Prestrud notes transit agency revenue in Washington state has increased substantially, from $2.15 billion in 2012 to $5.19 billion in 2022. Yet productivity has fallen. In 2012 bus service in Washington state averaged 31.4 passenger boardings per service hour, but by 2022 that had fallen to just 15.96 boardings per hour.
Prestrud notes: “These trends show that transit in Washington state is not in the typical ‘death spiral’ of decreased revenue leading to service cuts leading to lower ridership. Rather, the problem is that costs are spiraling up while productivity has been trending down.”
A decade ago, C-TRAN carried 24 passengers per hour of service. Today it is 15.6. Operating hours are up nearly 4.5 percent from 2014, while passenger boardings are down 30 percent. Passenger miles are down 52 percent.
At TriMet, the problems are worse. Bus service has 118,740 average weekday rides, versus 182,837 pre-pandemic rides, a 35 percent decline. For MAX light rail, the decline is even worse. They report 69,310 average weekday rides versus 120,923 pre-pandemic rides, a 42.6 percent drop.
An additional financial concern for Clark County taxpayers is TriMet’s significant unfunded employee pension liability. While some modifications have happened in the past decade, TriMet is accepting a partially funded pension plan to keep its financial problems from being even worse.
“TriMet’s funding policies target a funded ratio between 80-90 percent rather than the normal target of 100 percent.
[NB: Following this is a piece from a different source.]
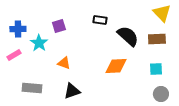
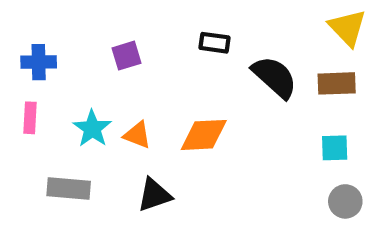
cyan star: (39, 43) -> (92, 129), moved
pink rectangle: (14, 55) -> (30, 118), turned -56
orange diamond: (116, 66) -> (204, 135), moved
The funding objective for TriMet’s two defined benefit pension plans is to maintain an adequate funded status while avoiding the accumulation of a trapped surplus. For this purpose, a plan that is at least 80 percent funded based on the market value of assets will be considered to have an adequate funded status. As reported in the FY2023 audited financial statements, the non-union plan is 86.6 percent funded and the union plan 78.0 percent funded.”
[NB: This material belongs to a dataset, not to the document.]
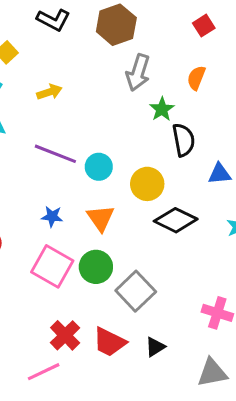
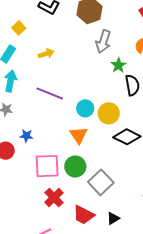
cyan circle: (99, 167) -> (85, 108), moved
blue star: (52, 216) -> (26, 136), moved
pink square: (52, 266) -> (47, 166), turned -32
red cross: (65, 335) -> (54, 198), moved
How much of TriMet’s pension liability do Clark County residents want to pay?
Portland metro voters rejected a $2.9 billion major light rail expansion in November 2020. They didn’t see the value in the 11-mile Southwest Corridor Light Rail Project. One suspects they would also reject a $2 billion, 3-mile IBR light rail extension, if they were allowed to vote on it.
Clark County voters have rejected light rail multiple times at the ballot box; 1995, 2012, and 2013. The Washington legislature killed the $3.5 billion CRC in 2013 due to tolls, light rail and wasteful non-bridge related pork-barrel spending.
One might ask, where are the elected officials or community leaders who will protect taxpayers this time? With the $7.5 billion IBR proposal now behind schedule and promising increased costs, can citizens afford a project that will provide no traffic congestion relief, at triple the cost?
The IBR has projected 26,000 to 33,000 average daily transit boardings on the I-5 corridor by 2045. Those numbers have received significant scrutiny. It appears to be a number created arbitrarily to try and justify the $2 billion light rail portion of the current $7.5 billion proposal.
Prestrud closes his “death spiral” column with the following.
“Even though the transit “death spiral” has been dodged for the time being, the question of how to efficiently provide mobility looms ever larger. It has also become clear the conveniently optimistic assumptions and forecasts in the plans of transit and regional planning agencies are no longer valid. Updating those plans and their underlying assumptions so they reflect actual trends is urgently needed. This is not a situation where transit’s increasingly serious performance problems can be wished away.”